A Persistent Left-Sided Superior Vena Cava With Agenesis of the Right Superior Vena Cava in a Patient Who Underwent Liver Transplantation: A Case Report

Charalampos Lalenis, Alice Pittaro, Federico Geraldini, Giulio Barbiero, Annalisa Boscolo, Diego Miotto


The persistent left-sided superior vena cava (PLS-SVC) is the most frequent congenital anomaly of the mediastinal veins system. The concomitant agenesis of the right-sided superior vena cava (RS-SVC) is much less frequent. This variant is often discovered incidentally and could be mistaken for other findings or complicated intravascular accesses. A 29-year-old Caucasian woman presented with a decompensated autoimmune cirrhosis and hyperbilirubinemia. After a successful liver transplantation, a central venous catheter (CVC) was placed through the right jugular and a chest X-ray examination demonstrated its position into the left subclavian vein. After some days, it has been replaced by another CVC positioned from the left jugular vein.

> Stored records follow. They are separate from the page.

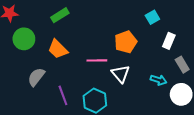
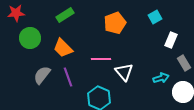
orange pentagon: (126, 42) -> (115, 23), moved
cyan arrow: (159, 80) -> (161, 78), turned -35
purple line: (63, 95) -> (68, 77), moved

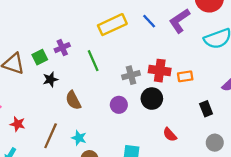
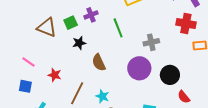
red cross: (160, 71) -> (186, 24), moved
black circle: (152, 99) -> (170, 75), moved
purple circle: (119, 105) -> (139, 68), size x1.5
red star: (18, 124) -> (55, 75), moved

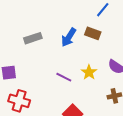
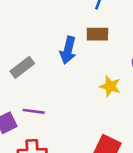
purple line: (64, 77) -> (34, 111), moved

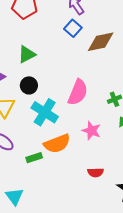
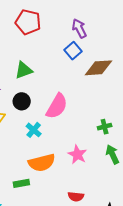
pink semicircle: (78, 92) -> (57, 106), moved
cyan cross: (45, 112) -> (34, 130), size x0.6
green rectangle: (34, 158) -> (21, 183), moved

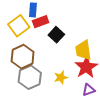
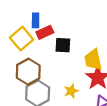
black square: (56, 35) -> (63, 45), turned -35

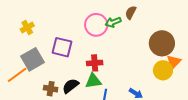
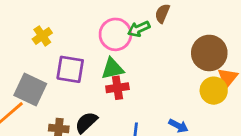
yellow cross: (27, 27) -> (42, 36), moved
gray square: (32, 59) -> (30, 90), turned -30
green triangle: (93, 81) -> (112, 69), moved

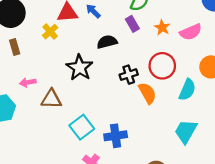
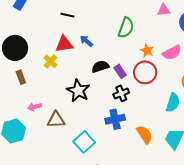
purple rectangle: (132, 24) -> (120, 71), moved
red circle: (162, 66) -> (145, 72), moved
orange semicircle: (147, 93) -> (145, 134), moved
blue cross: (116, 136) -> (115, 119), moved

Using ultrasonography during the positioning maneuvers, we observed the metallic guide of the CVC in what seemed to be the dilated coronary sinus (CS). Subsequent chest X-ray examination demonstrated the catheters tip in the left paramediastinal position. In order to confirm the catheters exact position, we chose to inject contrast medium through the CVC under fluoroscopic guidance; the examination confirmed the presence of a PLS-SVC. These findings were also visible in a computed tomography (CT) examination previously performed in another hospital, which demonstrated the agenesis of the RS-SVC as well. We demonstrated a rare case of young patient with a PLS-SVC and agenesis of RS-SVC who underwent major surgery (liver transplantation) without any intra- or post-operative complications, even if advanced venous accesses with high flow catheters were used.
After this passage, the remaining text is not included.